Bu web sitesi iyi sonuç verdi. Bir başkasına yol açtı. Ve başka. Sonunda Django tabanlı web siteleri kuran küçük bir işletmem oldu. Birkaç yıl sürdü ama Python'a kafamı taktım ve bir problem verildiğinde onu çözmenin bir yolunu bulabileceğim bir noktaya geldim.

Ama beni şaşırtan şu oldu: Hiçbir zaman daha derine inmedim. Asla istemedim. Python yığının yarısına kadar düşer, ancak her iki yönde de hareket etme yeteneği bakımından benzersizdir. En yüksek düzeyde soyutlamayla çalışabilir ve HTML web sitelerini (Django'nun uzmanlığı) kullanabilirsiniz, ancak aynı zamanda C modüllerini içe aktarmanıza izin veren bir API aracılığıyla makineye daha da yaklaşabilirsiniz. Python'da çalışarak inşa etmek istediğim her şeyi inşa edebilirdim. Bir noktada artık yığın hakkında düşünmediğimi fark ettim. Sadece olasılıkları düşünüyordum.

Görünüşte WIRED için konuyu ele alan ilk Django konferansına gittim, ancak aynı zamanda kurucularla tanışmak ve topluluktan bir şeyler öğrenmek için de oradaydım. Sorunları çözmek ve harika şeyler oluşturmak için birlikte çalışan inek arkadaşlardan ve programcılardan oluşan hoş bir grup buldum. Her şey çok somuttu. Somut. Soyutlamalardan doğmuş olsa bile.

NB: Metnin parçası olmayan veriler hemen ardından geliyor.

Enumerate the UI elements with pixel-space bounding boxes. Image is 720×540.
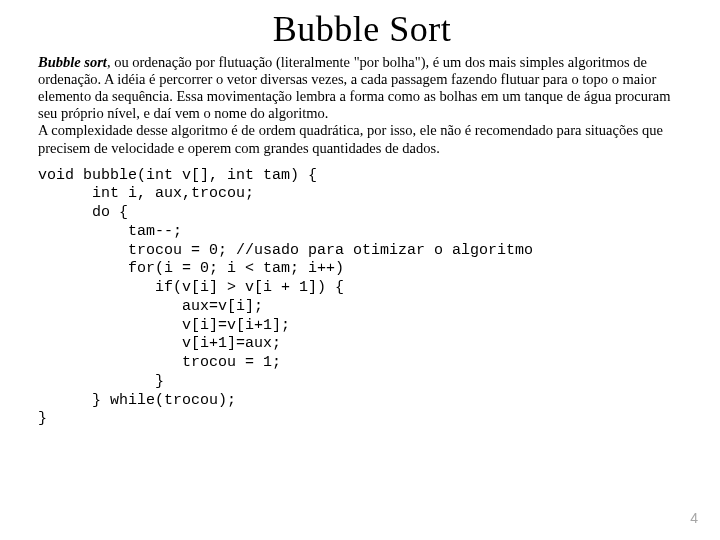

Soyutlama çağında yaşadığımızı söylemek aşağılayıcı olabilir. Bu kelime, olayların temel gerçeğinden aşırı bir mesafeyi ima ediyor ve biz buna -çoğunlukla haklı olarak- şüpheyle bakma eğilimindeyiz. Ama artık bana öyle geliyor ki, her şeyi soyutlaştırma, yığının en altına inme arayışı, geçmişten gelen bir dürtü. Çıplak metal, kendinizi, seçtiğiniz dili, topluluğunuzu bulduğunuz her yerde olabilir. Dünyanızı kurduğunuz yer burasıdır.